De meest voorkomende psychische stoornissen onder de Nederlandse bevolking zijn angst-, stemmings- en middelenstoornissen. Ook comorbiditeit van deze stoornissen komt veel voor. Omdat er geruime tijd zit tussen het ontstaan van een alcoholstoornis en een comorbide angst- of stemmingsstoornis biedt dit mogelijkheden voor preventie. Wij hebben onderzocht welke behandelingen en preventieve interventies beschikbaar zijn, hoeveel mensen met een comorbide stoornis gebruik maken van zorg en wat er in de Nederlandse zorgpraktijken gedaan wordt aan preventie van een comorbide alcoholstoornis en een angst- of stemmingsstoornis. Wij voerden hiertoe een literatuur- en praktijkonderzoek uit.
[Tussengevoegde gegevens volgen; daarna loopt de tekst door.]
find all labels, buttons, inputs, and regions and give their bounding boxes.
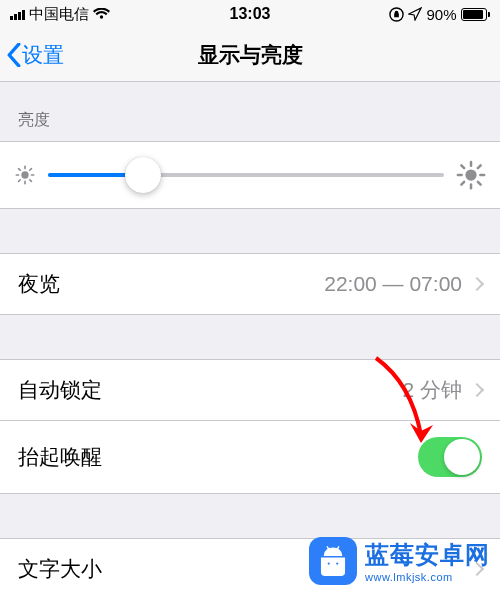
raise-to-wake-row: 抬起唤醒 (0, 420, 500, 493)
svg-line-9 (30, 169, 32, 171)
svg-point-1 (21, 171, 28, 178)
svg-line-6 (19, 169, 21, 171)
raise-to-wake-switch[interactable] (418, 437, 482, 477)
svg-point-10 (465, 169, 476, 180)
brightness-row (0, 141, 500, 209)
brightness-header: 亮度 (0, 82, 500, 141)
auto-lock-label: 自动锁定 (18, 376, 102, 404)
status-bar: 中国电信 13:03 90% (0, 0, 500, 28)
auto-lock-row[interactable]: 自动锁定 2 分钟 (0, 360, 500, 420)
text-size-row[interactable]: 文字大小 (0, 539, 500, 599)
switch-knob (444, 439, 480, 475)
sun-small-icon (14, 164, 36, 186)
wifi-icon (93, 8, 110, 21)
chevron-right-icon (470, 383, 484, 397)
page-title: 显示与亮度 (0, 41, 500, 69)
status-left: 中国电信 (10, 5, 110, 24)
svg-line-7 (30, 180, 32, 182)
signal-icon (10, 8, 25, 20)
orientation-lock-icon (389, 7, 404, 22)
chevron-left-icon (6, 43, 22, 67)
text-size-label: 文字大小 (18, 555, 102, 583)
raise-to-wake-label: 抬起唤醒 (18, 443, 102, 471)
carrier-label: 中国电信 (29, 5, 89, 24)
status-right: 90% (389, 6, 490, 23)
night-shift-row[interactable]: 夜览 22:00 — 07:00 (0, 254, 500, 314)
night-shift-label: 夜览 (18, 270, 60, 298)
battery-icon (461, 8, 491, 21)
brightness-slider[interactable] (48, 173, 444, 177)
auto-lock-value: 2 分钟 (402, 376, 462, 404)
location-icon (408, 7, 422, 21)
sun-large-icon (456, 160, 486, 190)
svg-line-8 (19, 180, 21, 182)
back-button[interactable]: 设置 (0, 41, 64, 69)
svg-line-17 (461, 182, 464, 185)
night-shift-value: 22:00 — 07:00 (324, 272, 462, 296)
svg-line-15 (461, 165, 464, 168)
back-label: 设置 (22, 41, 64, 69)
nav-bar: 设置 显示与亮度 (0, 28, 500, 82)
svg-line-18 (478, 165, 481, 168)
slider-thumb[interactable] (125, 157, 161, 193)
svg-line-16 (478, 182, 481, 185)
chevron-right-icon (470, 562, 484, 576)
battery-pct: 90% (426, 6, 456, 23)
chevron-right-icon (470, 277, 484, 291)
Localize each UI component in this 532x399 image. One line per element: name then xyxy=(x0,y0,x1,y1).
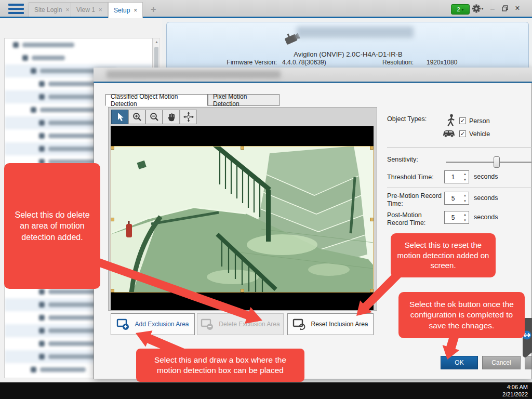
camera-tree-icon xyxy=(39,354,45,360)
camera-name-redacted xyxy=(297,26,414,38)
new-tab-button[interactable]: + xyxy=(151,4,156,15)
camera-tree-icon xyxy=(39,94,45,100)
camera-tree-icon xyxy=(31,107,36,113)
clock-time: 4:06 AM xyxy=(495,383,528,391)
zoom-out-tool-button[interactable] xyxy=(145,110,163,124)
vehicle-checkbox[interactable]: ✓ xyxy=(459,130,466,137)
callout-text: Select this do delete an area of motion … xyxy=(10,209,94,243)
tab-setup[interactable]: Setup × xyxy=(108,2,143,18)
callout-text: Select this and draw a box where the mot… xyxy=(141,355,299,376)
screen: Site Login × View 1 × Setup × + 2 ▾ ▾ – xyxy=(0,0,532,399)
pointer-tool-button[interactable] xyxy=(111,110,128,124)
sensitivity-slider-track[interactable] xyxy=(446,162,532,163)
inclusion-handle[interactable] xyxy=(370,218,374,221)
move-icon xyxy=(183,112,194,122)
camera-tree-icon xyxy=(31,68,36,74)
ok-button[interactable]: OK xyxy=(441,356,478,369)
callout-text: Select this to reset the motion detectio… xyxy=(395,240,491,271)
pre-motion-label: Pre-Motion Record Time: xyxy=(387,192,442,208)
sensitivity-label: Sensitivity: xyxy=(387,156,418,163)
close-button[interactable]: × xyxy=(511,3,524,14)
tab-close-icon[interactable]: × xyxy=(134,7,137,14)
reset-inclusion-area-button[interactable]: Reset Inclusion Area xyxy=(287,313,374,335)
inclusion-handle[interactable] xyxy=(111,218,114,221)
inclusion-handle[interactable] xyxy=(241,146,244,150)
pan-tool-button[interactable] xyxy=(163,110,180,124)
object-types-label: Object Types: xyxy=(387,115,427,123)
callout-add-area: Select this and draw a box where the mot… xyxy=(136,349,304,382)
hamburger-menu-icon[interactable] xyxy=(8,4,24,14)
tab-close-icon[interactable]: × xyxy=(65,6,69,14)
minimize-button[interactable]: – xyxy=(486,3,499,14)
callout-ok-save: Select the ok button once the configurat… xyxy=(398,292,525,338)
add-exclusion-icon xyxy=(116,318,130,330)
scroll-up-icon[interactable]: ▲ xyxy=(155,40,158,44)
tab-pixel-motion-detection[interactable]: Pixel Motion Detection xyxy=(208,94,280,106)
tab-close-icon[interactable]: × xyxy=(99,6,102,14)
camera-tree-icon xyxy=(39,133,45,139)
tree-item-label-redacted xyxy=(22,43,74,47)
spin-down-icon[interactable]: ▼ xyxy=(461,218,469,224)
spin-down-icon[interactable]: ▼ xyxy=(461,177,469,183)
threshold-time-label: Threshold Time: xyxy=(387,174,434,181)
person-checkbox[interactable]: ✓ xyxy=(459,117,466,124)
divider xyxy=(387,188,532,188)
tree-item[interactable] xyxy=(5,38,152,51)
post-motion-spinner[interactable]: 5 ▲ ▼ xyxy=(444,211,469,224)
chevron-down-icon: ▾ xyxy=(481,6,483,11)
tree-item-label-redacted xyxy=(32,56,65,60)
vehicle-icon xyxy=(442,128,456,138)
inclusion-handle[interactable] xyxy=(370,289,374,292)
add-exclusion-area-button[interactable]: Add Exclusion Area xyxy=(111,313,195,335)
apply-button-partial[interactable] xyxy=(525,356,532,369)
threshold-time-value[interactable]: 1 xyxy=(445,171,461,183)
post-motion-seconds-label: seconds xyxy=(474,214,498,221)
tree-item-label-redacted xyxy=(48,134,100,138)
spin-up-icon[interactable]: ▲ xyxy=(461,211,469,218)
threshold-time-spinner[interactable]: 1 ▲ ▼ xyxy=(444,170,469,183)
zoom-in-icon xyxy=(132,112,142,122)
sensitivity-slider-thumb[interactable] xyxy=(494,156,500,168)
firmware-label: Firmware Version: xyxy=(203,59,277,66)
tab-site-login[interactable]: Site Login × xyxy=(29,2,75,17)
restore-button[interactable] xyxy=(499,3,511,14)
tab-label: Site Login xyxy=(34,6,62,14)
chevron-down-icon: ▾ xyxy=(462,7,464,12)
badge-count: 2 xyxy=(457,6,460,12)
tree-item[interactable] xyxy=(5,51,152,64)
add-exclusion-label: Add Exclusion Area xyxy=(135,321,189,328)
resolution-label: Resolution: xyxy=(382,59,414,66)
camera-tree-icon xyxy=(31,367,36,373)
tab-view-1[interactable]: View 1 × xyxy=(71,2,108,17)
cancel-button[interactable]: Cancel xyxy=(482,356,521,369)
callout-delete-area: Select this do delete an area of motion … xyxy=(4,163,100,289)
post-motion-value[interactable]: 5 xyxy=(445,211,461,223)
delete-exclusion-area-button[interactable]: Delete Exclusion Area xyxy=(197,313,284,335)
alert-count-badge[interactable]: 2 ▾ xyxy=(451,4,470,15)
spin-up-icon[interactable]: ▲ xyxy=(461,192,469,198)
spin-down-icon[interactable]: ▼ xyxy=(461,198,469,205)
inclusion-handle[interactable] xyxy=(370,146,374,150)
settings-menu-button[interactable]: ▾ xyxy=(470,3,486,14)
inclusion-handle[interactable] xyxy=(111,289,114,292)
inclusion-area-border[interactable] xyxy=(111,146,374,292)
taskbar xyxy=(0,382,532,399)
reset-inclusion-label: Reset Inclusion Area xyxy=(311,321,368,328)
move-tool-button[interactable] xyxy=(180,110,197,124)
resolution-value: 1920x1080 xyxy=(427,59,457,66)
camera-tree-icon xyxy=(39,341,45,347)
taskbar-clock[interactable]: 4:06 AM 2/21/2022 xyxy=(495,383,528,398)
inclusion-handle[interactable] xyxy=(111,146,114,150)
pre-motion-value[interactable]: 5 xyxy=(445,192,461,204)
camera-info-panel: Avigilon (ONVIF) 2.0C-H4A-D1-IR-B Firmwa… xyxy=(166,22,529,70)
inclusion-handle[interactable] xyxy=(241,289,244,292)
pre-motion-spinner[interactable]: 5 ▲ ▼ xyxy=(444,192,469,205)
tab-classified-object-motion-detection[interactable]: Classified Object Motion Detection xyxy=(105,94,208,106)
camera-tree-icon xyxy=(39,289,45,295)
spin-up-icon[interactable]: ▲ xyxy=(461,171,469,177)
zoom-in-tool-button[interactable] xyxy=(128,110,145,124)
person-icon xyxy=(446,114,456,127)
delete-exclusion-label: Delete Exclusion Area xyxy=(219,321,280,328)
camera-tree-icon xyxy=(39,328,45,334)
restore-icon xyxy=(502,5,508,11)
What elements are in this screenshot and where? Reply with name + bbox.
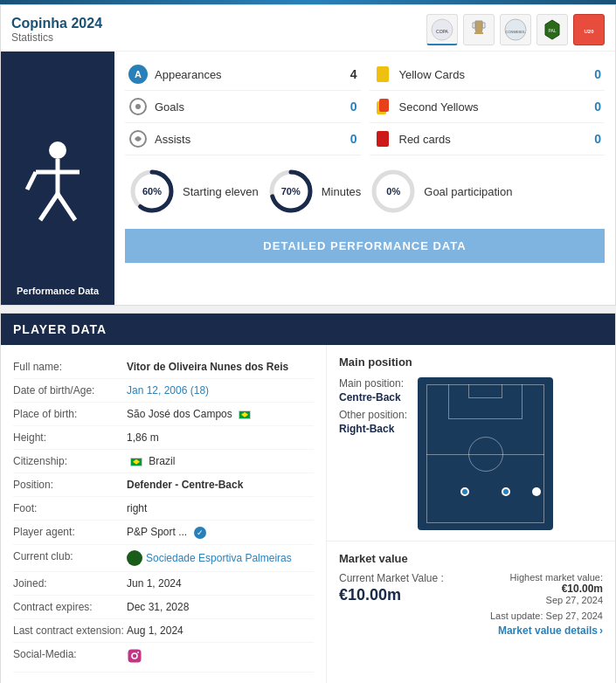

Het praktijkonderzoek bestond uit een online vragenlijst onder leidinggevenden in de GGZ- en verslavingspreventie. In totaal werden 27 van de 53 vragenlijsten volledig ingevuld (39%).
Resultaten:
Verschillende behandelingen zijn beschikbaar voor een alcoholstoornis met een comorbide angst- of stemmingsstoornis en in Nederland zijn daarvoor richtlijnen opgesteld. Voor preventie is vroegtijdige herkenning noodzakelijk, maar in Nederlandse zorgpraktijken wordt een tweede comorbide stoornis vaak niet herkend. Een interventie om deze comorbide stoornis te voorkomen is bovendien niet aanwezig.
Conclusie:
De GGZ- en verslavingspreventie hebben steeds meer aandacht voor comorbiditeit, maar gestandaardiseerde interventies en gestructureerde samenwerking voor preventie van comorbiditeit ontbreken. Deskundigheidsbevordering, screening op risicofactoren of met behulp van online tests en meer publieke bekendheid zijn nodig om comorbiditeit te kunnen voorkomen.